War Is a Multi-Trillion-Dollar Racket and the Pentagon Knows It: Robert Scheer interviews Andrew Cockburn

From ScheerPost

Twenty years since the September 11, 2001 attacks, the human and financial cost of the United States’ failed “War on Terror” is plain to see: as one headline put it, “20 years, $6 trillion, 900,000 lives.” The estimates of lives lost and trillions spent vary throughout media sources, but even the most conservative estimates speak for themselves. Yet, while the Pentagon billed America’s latest imperial endeavors as an imperative series of operations aimed at protecting U.S. national security, there is a simpler, far more cynical and obscene motivation behind these forever wars, according to the Washington editor of Harper’s Magazine, Andrew Cockburn: money.

On this week’s installment of “Scheer Intelligence,” Cockburn joins host Robert Scheer to discuss his most recent book, Spoils of War: Power, Profit and the American War Machine, released by Verso Books on September 21. Consolidating years of thorough reporting on the Pentagon, including bombshell interviews with military insiders, Cockburn comes to a scathing conclusion about the U.S. military. At the start of the podcast, Scheer, who has written extensively about the Military Industrial Complex, including in his book on defense spending, The Pornography of Power, recounts the many military failures that Cockburn documents in “Spoils of War,” including making useless weapons.

“Is this really the gang that can’t shoot straight?” asks Scheer.

“In a way yes, but the question is whether they care about shooting straight,” responds Cockburn. “The American defense system has only a coincidental relationship with actual defense. They don’t really care that much about it. What they care about is the money. Defense spending, developing weapons, and doing what they do, is only a means to that end.”

The Harpers’ Magazine editor then points to the trillions of dollars the defense industry made during the Afghanistan War as evidence that, while it may look to the rest of us as a failure, it was a “failed war” that was wildly successful when measured by dollars made as opposed to lives lost.
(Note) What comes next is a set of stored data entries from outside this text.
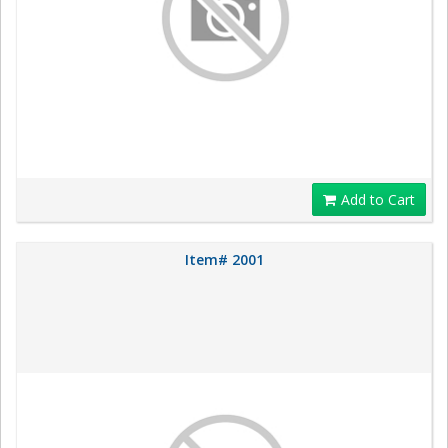
Add to Cart
Item# 2001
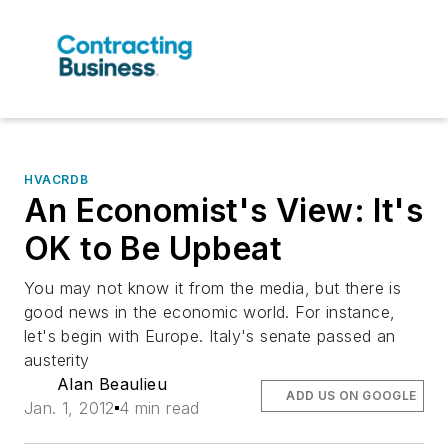
HVACRDB
An Economist's View: It's
OK to Be Upbeat
You may not know it from the media, but there is
good news in the economic world. For instance,
let's begin with Europe. Italy's senate passed an
austerity
Alan Beaulieu
ADD US ON GOOGLE
Jan. 1, 2012
4 min read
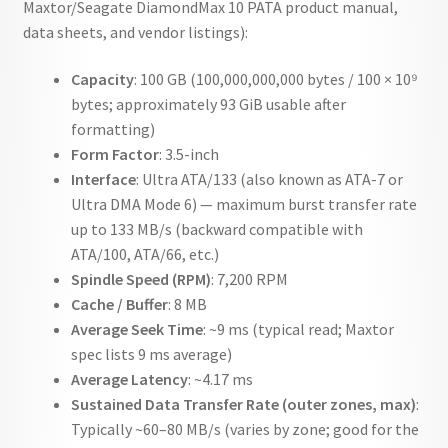
Maxtor/Seagate DiamondMax 10 PATA product manual,
data sheets, and vendor listings):
Capacity
: 100 GB (100,000,000,000 bytes / 100 × 10⁹
bytes; approximately 93 GiB usable after
formatting)
Form Factor
: 3.5-inch
Interface
: Ultra ATA/133 (also known as ATA-7 or
Ultra DMA Mode 6) — maximum burst transfer rate
up to 133 MB/s (backward compatible with
ATA/100, ATA/66, etc.)
Spindle Speed (RPM)
: 7,200 RPM
Cache / Buffer
: 8 MB
Average Seek Time
: ~9 ms (typical read; Maxtor
spec lists 9 ms average)
Average Latency
: ~4.17 ms
Sustained Data Transfer Rate (outer zones, max)
:
Typically ~60–80 MB/s (varies by zone; good for the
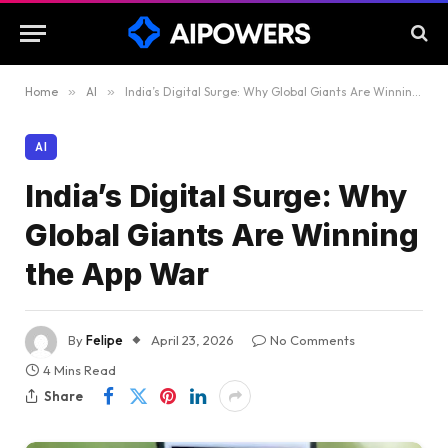
Home
»
AI
»
India’s Digital Surge: Why Global Giants Are Winning the App War
AI
India’s Digital Surge: Why
Global Giants Are Winning
the App War
By
Felipe
April 23, 2026
No Comments
4 Mins Read
Share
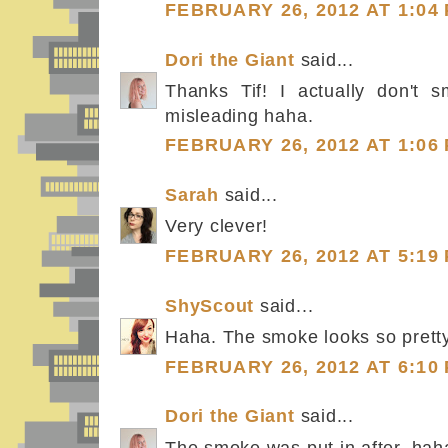
FEBRUARY 26, 2012 AT 1:04
Dori the Giant
said...
Thanks Tif! I actually don't s
misleading haha.
FEBRUARY 26, 2012 AT 1:06
Sarah
said...
Very clever!
FEBRUARY 26, 2012 AT 5:19
ShyScout
said...
Haha. The smoke looks so pretty
FEBRUARY 26, 2012 AT 6:10
Dori the Giant
said...
The smoke was put in after, hah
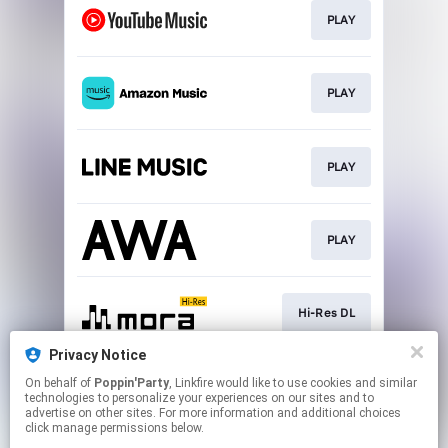
PLAY
PLAY
PLAY
PLAY
Hi-Res DL
Privacy Notice
On behalf of
Poppin'Party
, Linkfire would like to use cookies and similar
DL
technologies to personalize your experiences on our sites and to
advertise on other sites. For more information and additional choices
click manage permissions below.
This page may contain affiliate links.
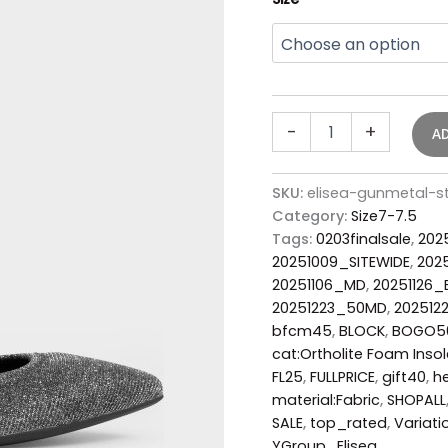
-
+
A
SKU:
elisea-gunmetal-
Category:
Size7-7.5
Tags:
0203finalsale
,
202
20251009_SITEWIDE
,
202
20251106_MD
,
20251126
20251223_50MD
,
202512
bfcm45
,
BLOCK
,
BOGO5
cat:Ortholite Foam Insol
FL25
,
FULLPRICE
,
gift40
,
he
material:Fabric
,
SHOPALL
SALE
,
top_rated
,
Variati
YGroup_Elisea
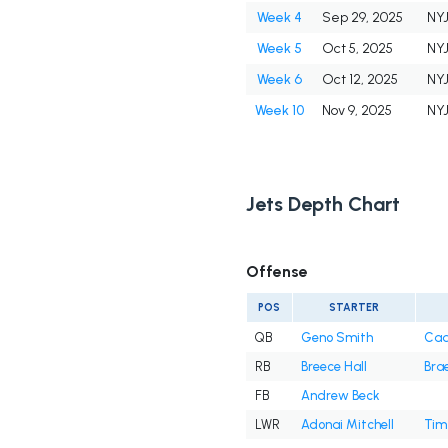
Week 4
Sep 29, 2025
NY
Week 5
Oct 5, 2025
NY
Week 6
Oct 12, 2025
NY
Week 10
Nov 9, 2025
NY
Jets Depth Chart
Offense
POS
STARTER
QB
Geno Smith
Cad
RB
Breece Hall
Brae
FB
Andrew Beck
LWR
Adonai Mitchell
Tim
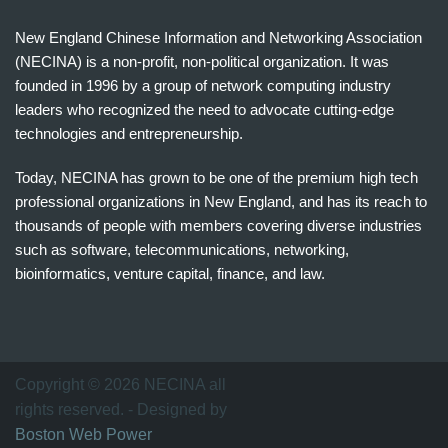
New England Chinese Information and Networking Association
(NECINA) is a non-profit, non-political organization. It was
founded in 1996 by a group of network computing industry
leaders who recognized the need to advocate cutting-edge
technologies and entrepreneurship.
Today, NECINA has grown to be one of the premium high tech
professional organizations in New England, and has its reach to
thousands of people with members covering diverse industries
such as software, telecommunications, networking,
bioinformatics, venture capital, finance, and law.
波
士
顿
万
Copyright © 2026 NECINA all
家
rights reserved. - Designed by
网
Boston Web Power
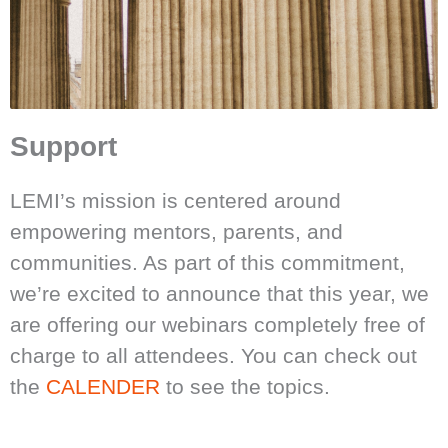
Support
LEMI’s mission is centered around
empowering mentors, parents, and
communities. As part of this commitment,
we’re excited to announce that this year, we
are offering our webinars completely free of
charge to all attendees. You can check out
the
CALENDER
to see the topics.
The two journalists then go on to discuss the crazily dangerous threat America’s drive for increasing its unmatched nuclear weapons arsenal poses to the survival of the human race.

Listen to the full discussion between Cockburn and Scheer as they go on to examine the new high-tech threats Washington is drumming up to justify unconscionable defense spending, as well as the full extent of the U.S. military’s deadly infighting.

4 thoughts on “War Is a Multi-Trillion-Dollar Racket and the Pentagon Knows It: Robert Scheer interviews Andrew Cockburn”

  1. FEB 6, 2020 The Pentagon’s $35 Trillion ‘Accounting Black Hole’

    $35 trillion is about one-and-a-half times the size of the entire US economy. It sounds more appropriately news out of The Onion or Babylon Bee given this is *Trillions* and not just billions — though that itself would have been remarkable enough. Naturally, the first and only question we should start with is: how is this even possible?

    https://www.thestreet.com/phildavis/.amp/stocks-options/the-pentagon-s-35-trillion-accounting-black-hole

    Mar 13, 2021 Closing Speech on “Defend the Guard” by Del. Pat McGeehan of West Virginia, 2021

    “Defend the Guard” would prohibit a state’s National Guard units from being deployed into active combat without an official declaration of war by the U.S. Congress. The bill failed to pass, 26 yeas to 71 nays.

    https://youtu.be/K-vytc_NipQ

    1. I knew that from 1998 to 2015 The Pentagon was unaccountable for $21 trillion dollars and was being audited by 2,400 auditors, an audit that they failed. With your revelation, it looks like nothing has changed. It’s amazing that MSM has never mentioned this subject.

      1. 9/11 provided an excellent excuse for no follow up as well.

        2.3 TRillion Dollars Missing from DOD

        SEPTEMBER 10, 2001 Defense Business Practices

        Secretary Rumsfeld and other officials talked with reporters about the need to refine the Defense Department’s business practices. An opening ceremony will kick off Acquisition and Logistics Excellence Week. They answered questions from members of the media

        http://www.c-span.org/video/?165947-1/defense-business-practices

  2. even if the weapons end up in “the wrong hands” don’t worry, the money from the sale of those weapons always end up in “the right pockets.”

    the fact that the American taxpayer armed the Taliban military is well, it’s just the same as the fact that Osama bin Ladin and his friends received millions of dollars in CIA paychecks.

    I know my anti war friends here don’t need to be told this. these wars have made us a lot less safe and they have made us financially much much weaker too.

    of course if you’re not anti-war you are heartless. but at this point, if you’re not anti-war, after everything we have seen in afghan, Iraq, Libya, etc., then you are BRAINLESS too.